An indelible further conclusion is that a healthy science ecosystem must resist the consolidating urge, must keep biodiversity high and maintain habitats for small teams as well as large ones. For scientists themselves, there’s a rather delicious implication: if you care about the originality of your science, you shouldn’t seek to keep building your group simply for the sake of it.
To be clear, this is absolutely not an argument in favour of austerity – Wu et al.’s work concerns team size, not team resources. It’s also worth noting that there is plenty of important work that gets done that’s not thrilling. There is clearly a requirement for medically relevant but conceptually dull research, and Wu et al are concerned solely with originality, the stuff that tends to catalyse research and win prizes. Arguably then, the best environment for originality would be one that insisted on small groups, but lavishly funded ones – interestingly, almost exactly the philosophy that’s pursued by the MRC’s Laboratory of Molecular Biology and the HHMI’s Janelia Farms campus.
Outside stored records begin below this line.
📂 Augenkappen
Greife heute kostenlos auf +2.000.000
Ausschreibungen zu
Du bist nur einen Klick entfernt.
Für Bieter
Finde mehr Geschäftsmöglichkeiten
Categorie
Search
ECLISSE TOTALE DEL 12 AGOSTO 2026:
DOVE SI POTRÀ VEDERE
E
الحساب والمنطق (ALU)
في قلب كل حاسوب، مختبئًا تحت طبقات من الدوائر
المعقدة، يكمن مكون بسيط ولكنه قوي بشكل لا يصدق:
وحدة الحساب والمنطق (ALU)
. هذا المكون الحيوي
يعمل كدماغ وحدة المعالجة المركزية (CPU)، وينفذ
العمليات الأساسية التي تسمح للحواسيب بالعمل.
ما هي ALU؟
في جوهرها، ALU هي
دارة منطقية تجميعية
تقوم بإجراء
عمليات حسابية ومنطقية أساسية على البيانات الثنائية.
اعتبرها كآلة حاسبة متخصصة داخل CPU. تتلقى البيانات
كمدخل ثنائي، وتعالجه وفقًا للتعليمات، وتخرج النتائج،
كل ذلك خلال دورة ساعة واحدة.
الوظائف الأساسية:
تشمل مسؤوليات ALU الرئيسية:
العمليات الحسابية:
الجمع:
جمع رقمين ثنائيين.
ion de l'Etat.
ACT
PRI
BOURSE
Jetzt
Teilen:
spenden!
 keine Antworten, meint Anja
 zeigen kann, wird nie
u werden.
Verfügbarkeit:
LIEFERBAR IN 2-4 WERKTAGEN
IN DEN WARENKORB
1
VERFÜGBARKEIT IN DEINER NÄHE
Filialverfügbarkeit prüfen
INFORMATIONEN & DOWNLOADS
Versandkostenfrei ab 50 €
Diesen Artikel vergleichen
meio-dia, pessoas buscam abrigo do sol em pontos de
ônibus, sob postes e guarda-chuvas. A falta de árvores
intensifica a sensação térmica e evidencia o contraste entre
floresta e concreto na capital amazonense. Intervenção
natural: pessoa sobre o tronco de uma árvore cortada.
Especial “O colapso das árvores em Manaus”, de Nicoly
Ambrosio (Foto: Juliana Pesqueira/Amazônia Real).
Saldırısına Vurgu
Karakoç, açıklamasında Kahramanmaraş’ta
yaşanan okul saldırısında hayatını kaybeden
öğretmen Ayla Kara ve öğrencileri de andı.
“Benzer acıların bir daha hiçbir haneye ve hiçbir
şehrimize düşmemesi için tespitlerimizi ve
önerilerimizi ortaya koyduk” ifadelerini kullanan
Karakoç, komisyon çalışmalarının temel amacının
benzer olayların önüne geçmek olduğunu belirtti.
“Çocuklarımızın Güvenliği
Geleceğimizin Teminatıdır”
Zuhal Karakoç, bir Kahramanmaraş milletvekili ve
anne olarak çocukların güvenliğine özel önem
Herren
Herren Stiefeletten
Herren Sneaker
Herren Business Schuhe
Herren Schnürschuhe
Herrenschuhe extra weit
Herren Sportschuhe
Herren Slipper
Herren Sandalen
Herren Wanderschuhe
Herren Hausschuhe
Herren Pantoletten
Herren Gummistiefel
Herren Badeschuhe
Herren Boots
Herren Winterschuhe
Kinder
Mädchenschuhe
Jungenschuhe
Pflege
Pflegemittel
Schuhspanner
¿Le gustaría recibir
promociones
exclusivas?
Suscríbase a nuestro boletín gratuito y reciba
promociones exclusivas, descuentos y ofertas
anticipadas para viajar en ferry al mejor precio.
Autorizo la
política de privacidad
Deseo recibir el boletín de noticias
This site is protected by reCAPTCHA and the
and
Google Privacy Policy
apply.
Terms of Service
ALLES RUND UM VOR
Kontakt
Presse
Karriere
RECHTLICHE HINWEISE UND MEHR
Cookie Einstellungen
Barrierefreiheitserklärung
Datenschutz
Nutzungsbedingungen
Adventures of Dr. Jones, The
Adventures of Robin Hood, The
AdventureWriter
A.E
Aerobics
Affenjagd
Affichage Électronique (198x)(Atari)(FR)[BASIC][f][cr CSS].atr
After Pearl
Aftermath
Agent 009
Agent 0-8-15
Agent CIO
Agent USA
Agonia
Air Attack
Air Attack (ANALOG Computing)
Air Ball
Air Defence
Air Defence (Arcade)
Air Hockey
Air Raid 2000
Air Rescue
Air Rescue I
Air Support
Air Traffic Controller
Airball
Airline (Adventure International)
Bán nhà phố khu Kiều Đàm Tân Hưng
The key thing is that if you let success change you, if you embrace the path of the big group, allow success to actually remodel the environment in which you conduct your research, by growing, then the type of work you do will change too.
There’s a lesson too for universities and institutes that are always chasing after the latest trends – you will get success, you will get citations galore and high-impact (yawn) papers aplenty, but you may not get the Nobels. The smart money is made by looking to the future, not to the now.